During a two-day Experts’ Technical Meeting on 2023 Climate-Related Disaster Preparedness and Mitigation Strategies in Abuja, NEMA’s director-general, Mustapha Ahmed, revealed that there had been seasonal climate predictions and annual flood outlooks by the Nigerian Meteorological Agency (NiMet) and the Nigeria Hydrological Services Agency (NIHSA).
He cited last year’s devastating flood disaster as an eye-opener for NEMA and warned that the agency would disseminate early warning messages and signals to states, local government areas, and the Federal Capital Territory (FCT).
In the considered opinion of this newspaper, this news is particularly distressing for most Nigerians as many states are yet to recover from the devastating floods of last year, which were some of the worst in recent years. Last year’s floods claimed at least 603 lives and displaced 1.3 million people from their communities across 31 states, including Kogi, Anambra, Kebbi, Delta, Bayelsa, and Jigawa.
The affected population suffered immensely, with the minister of Humanitarian Affairs, Disaster Management and Social Development, Sadiya Umar Farouq, disclosing that about 82,053 houses were completely destroyed, 2,504,095 million people affected and 332,327 hectares of land damaged.
In our view, it is imperative that the government takes proactive measures to reduce the impact of flooding and protect Nigerian citizens.

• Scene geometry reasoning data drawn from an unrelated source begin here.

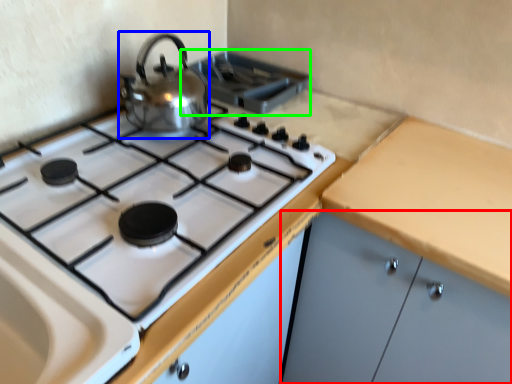 Question: Which object is the farthest from cabinetry (highlighted by a red box)? Choose among these: kitchen appliance (highlighted by a blue box) or appliance (highlighted by a green box).

Choices:
 (A) kitchen appliance
 (B) appliance

Answer: (B) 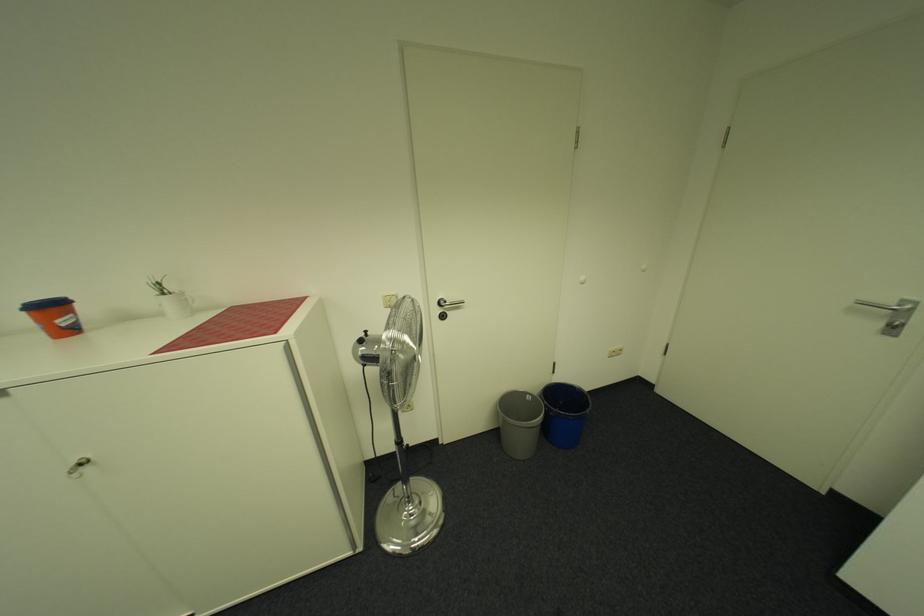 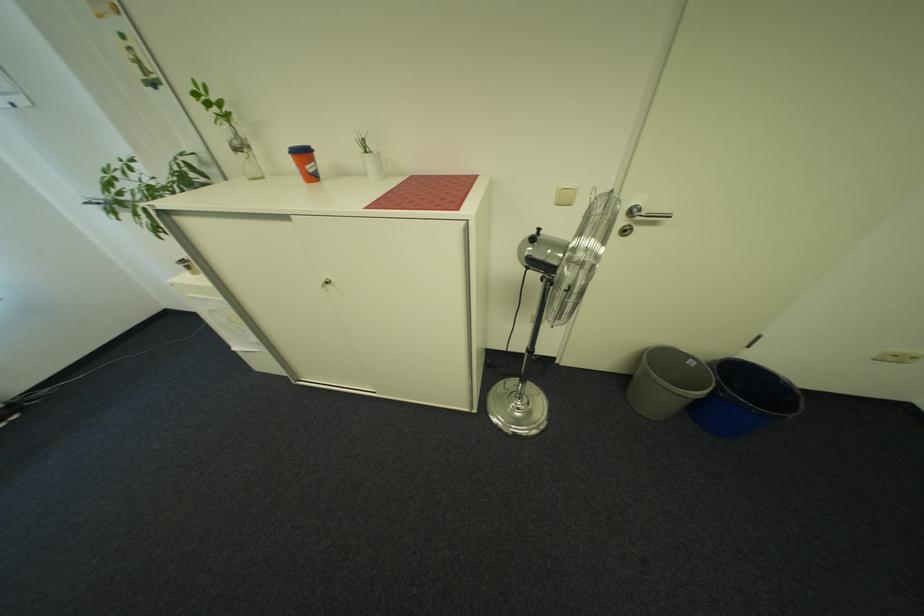 The point at (455, 302) is marked in the first image. Where is the corresponding point in the second image?

(650, 211)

Preventive measures should be implemented to minimize the likelihood of flooding, such as enforcing building codes that ensure structures are erected on elevated land and not in flood-prone areas.
Both the federal and state governments should also ensure that drainage systems are very well-maintained and free from debris to prevent blockages that can cause flooding.
The relevant ministry and agencies must be prepared to respond quickly and effectively if flooding occurs in any state. This requires having an emergency response plan in place with well-defined roles and responsibilities for all relevant government agencies. Adequate resources should also be in place to provide immediate relief to affected communities, such as food, water, and shelter.
The brickbat between the federal government and Bayelsa during last year’s floods should not be repeated. The federal and state governments should show leadership and lead from the front.
The government must engage in a comprehensive public awareness campaign to educate citizens on how to prepare for and respond to flooding. These include informing citizens about the risks of flooding, how to evacuate safely, and how to protect their homes and businesses. By educating citizens, the government can help to minimize the loss of life and property during a flooding incidence.
The government must invest in long-term solutions to address the root causes of flooding in Nigeria. This includes investing in infrastructure such as dams, embankments, and flood walls to prevent flooding in the first place. Sustainable land use practices that minimise the risk of flooding, such as planting trees to reduce soil erosion, must also be prioritised.
Consequently, there is a need to revive the River Basin Authorities. States should stick to the master plan of development, and houses on drainage channels should be demolished. Building and planning agencies should be alive to their responsibilities.
Also, Rivers Niger and Benue need to be dredged continuously while state governments should build more drainages to channel water in the event of excessive rainfall.
Nigeria needs to break the cycle of flooding disasters every year.
Therefore, the warning of impending flooding in Nigeria should be a wake-up call to the government to take action. By taking preventive measures, being prepared to respond to flooding events, educating citizens, and investing in long-term solutions, the government can minimise the effects of flooding and protect Nigerian citizens. It is crucial that the government acts now before it is too late.
At the personal level, residents in flood prone areas need to respond promptly to advisory from the authorities and save both their lives and property by moving to safe areas until the danger is over. In this way, the huge human toll of the last flood disaster will be averted.